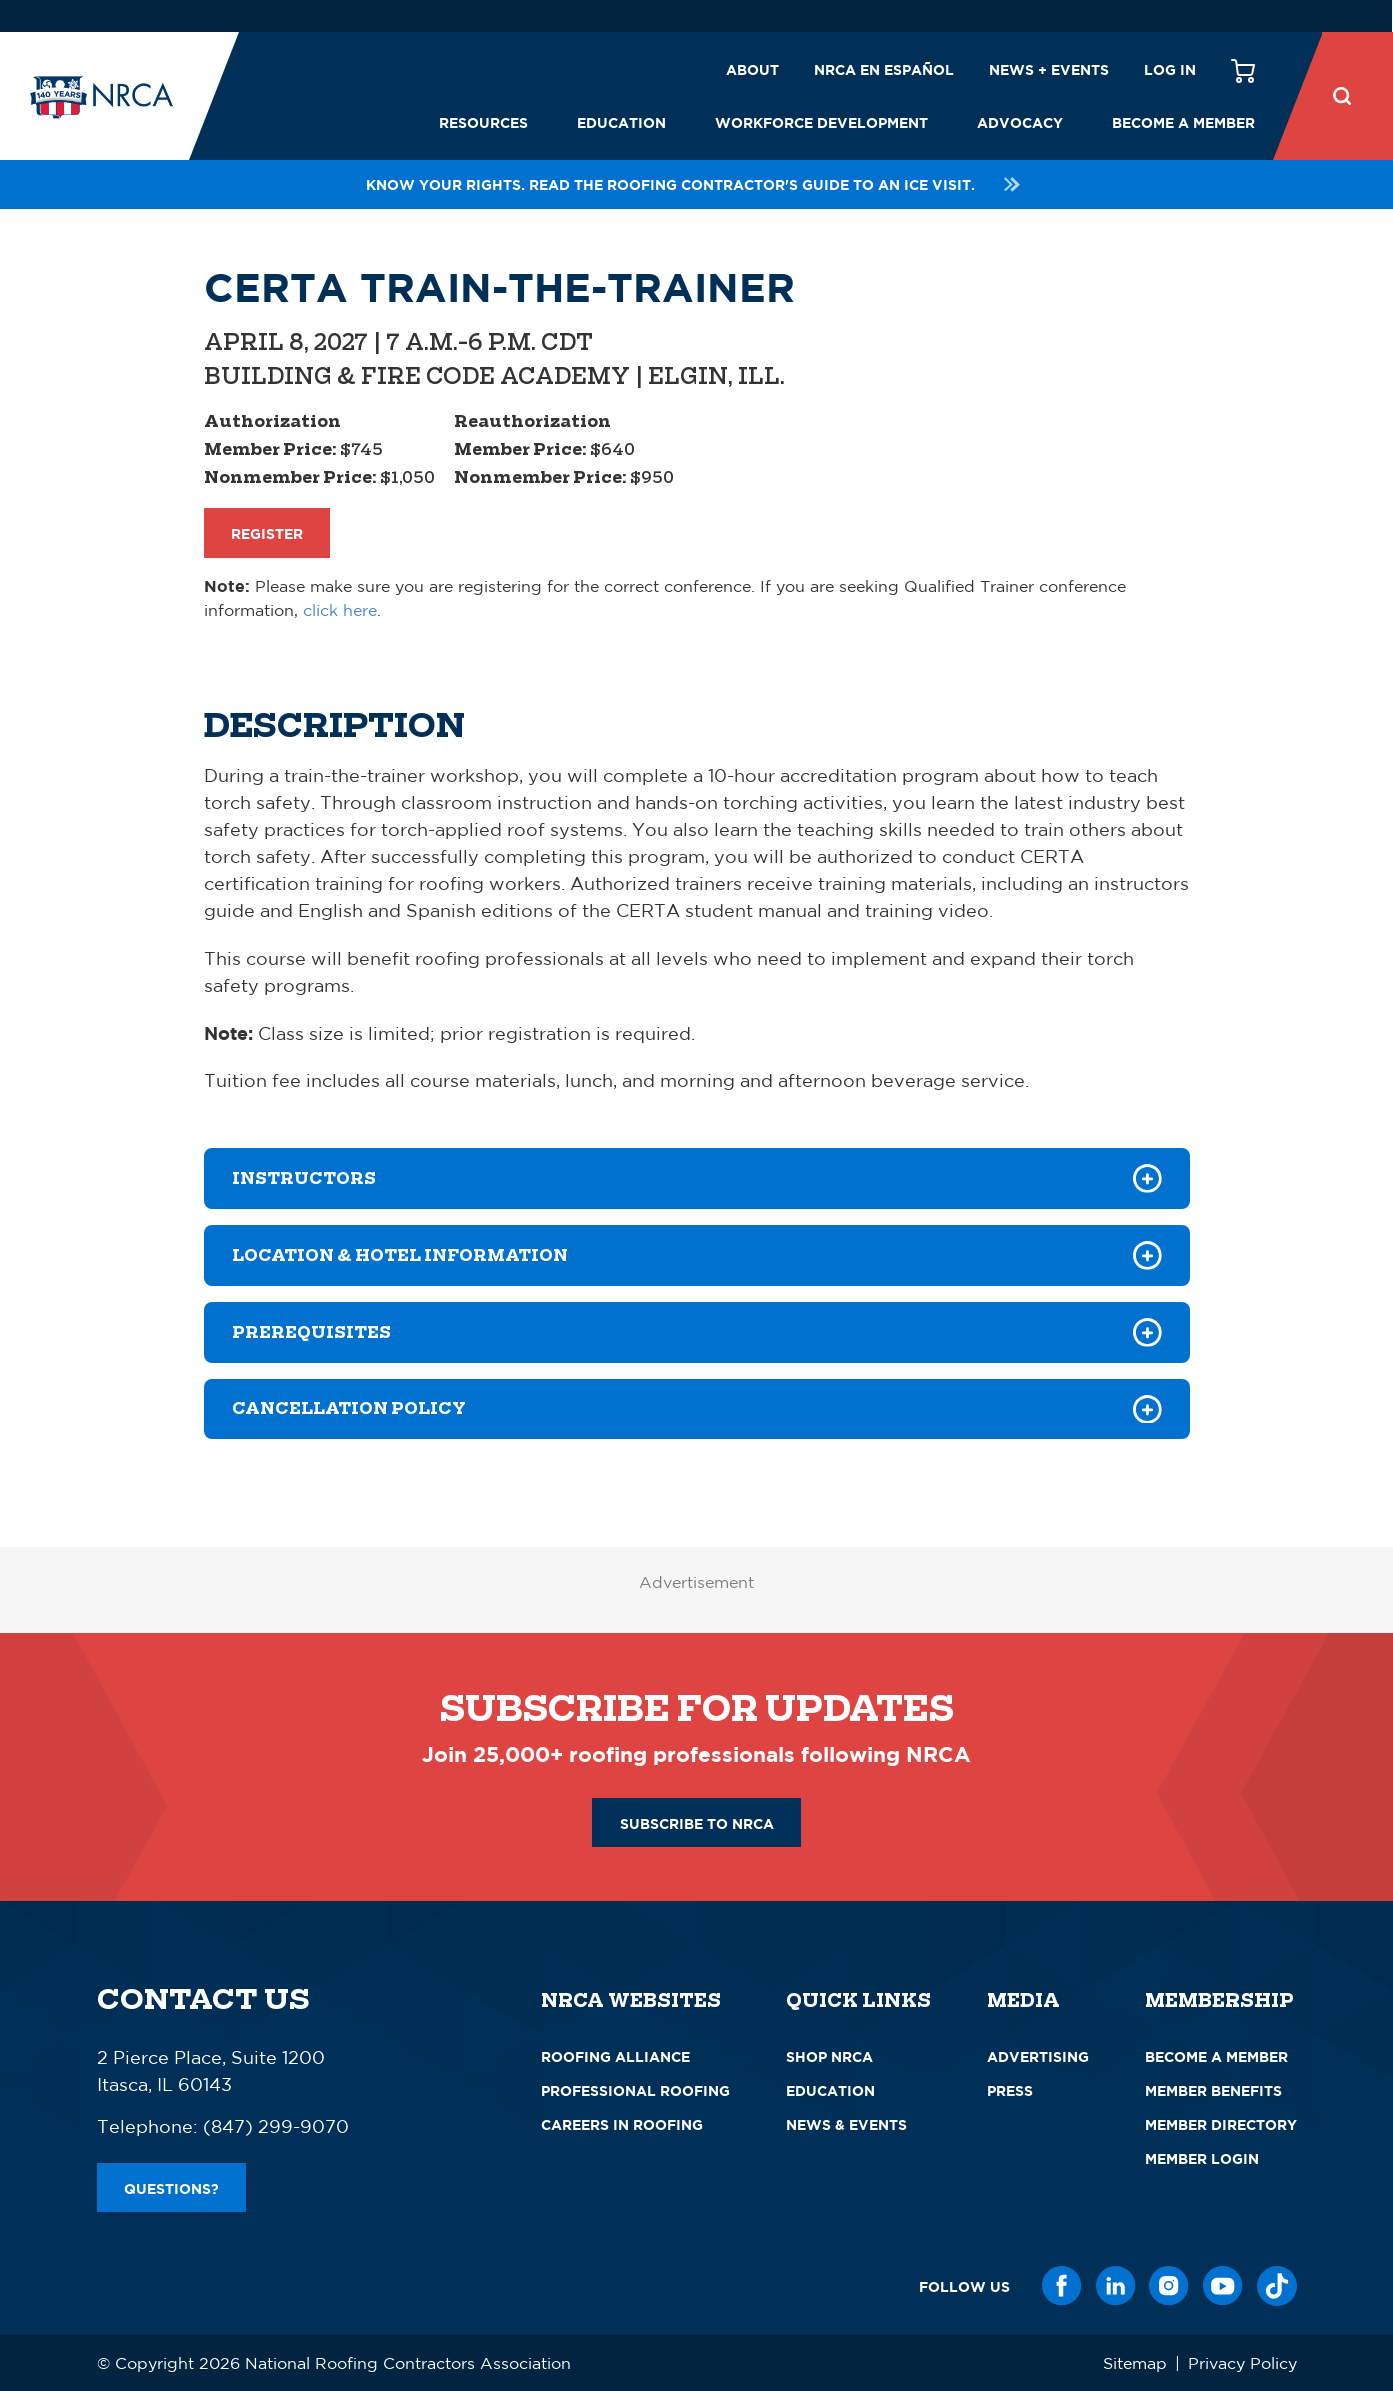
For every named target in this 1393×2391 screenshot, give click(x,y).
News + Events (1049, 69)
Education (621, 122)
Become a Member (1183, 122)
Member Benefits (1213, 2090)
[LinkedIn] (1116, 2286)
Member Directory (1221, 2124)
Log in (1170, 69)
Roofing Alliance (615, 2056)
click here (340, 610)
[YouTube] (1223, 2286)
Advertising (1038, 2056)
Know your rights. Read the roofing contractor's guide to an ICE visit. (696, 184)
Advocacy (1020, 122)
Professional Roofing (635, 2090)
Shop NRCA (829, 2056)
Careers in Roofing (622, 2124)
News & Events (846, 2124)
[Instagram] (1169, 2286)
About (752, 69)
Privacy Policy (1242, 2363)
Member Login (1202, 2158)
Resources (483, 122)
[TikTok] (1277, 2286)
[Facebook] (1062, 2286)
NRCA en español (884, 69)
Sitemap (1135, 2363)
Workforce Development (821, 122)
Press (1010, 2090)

Activity
Having removed the pictures, write out the records exactly as they stand.

Task output
For every named target in this 1393×2391 screenshot, give click(x,y).
News + Events (1049, 69)
Education (621, 122)
Become a Member (1183, 122)
Member Benefits (1213, 2090)
[LinkedIn] (1116, 2286)
Member Directory (1221, 2124)
Log in (1170, 69)
Roofing Alliance (615, 2056)
click here (340, 610)
[YouTube] (1223, 2286)
Advertising (1038, 2056)
Know your rights. Read the roofing contractor's guide to an ICE visit. (696, 184)
Advocacy (1020, 122)
Professional Roofing (635, 2090)
Shop NRCA (829, 2056)
Careers in Roofing (622, 2124)
News & Events (846, 2124)
[Instagram] (1169, 2286)
About (752, 69)
Privacy Policy (1242, 2363)
Member Login (1202, 2158)
Resources (483, 122)
[TikTok] (1277, 2286)
[Facebook] (1062, 2286)
NRCA en español (884, 69)
Sitemap (1135, 2363)
Workforce Development (821, 122)
Press (1010, 2090)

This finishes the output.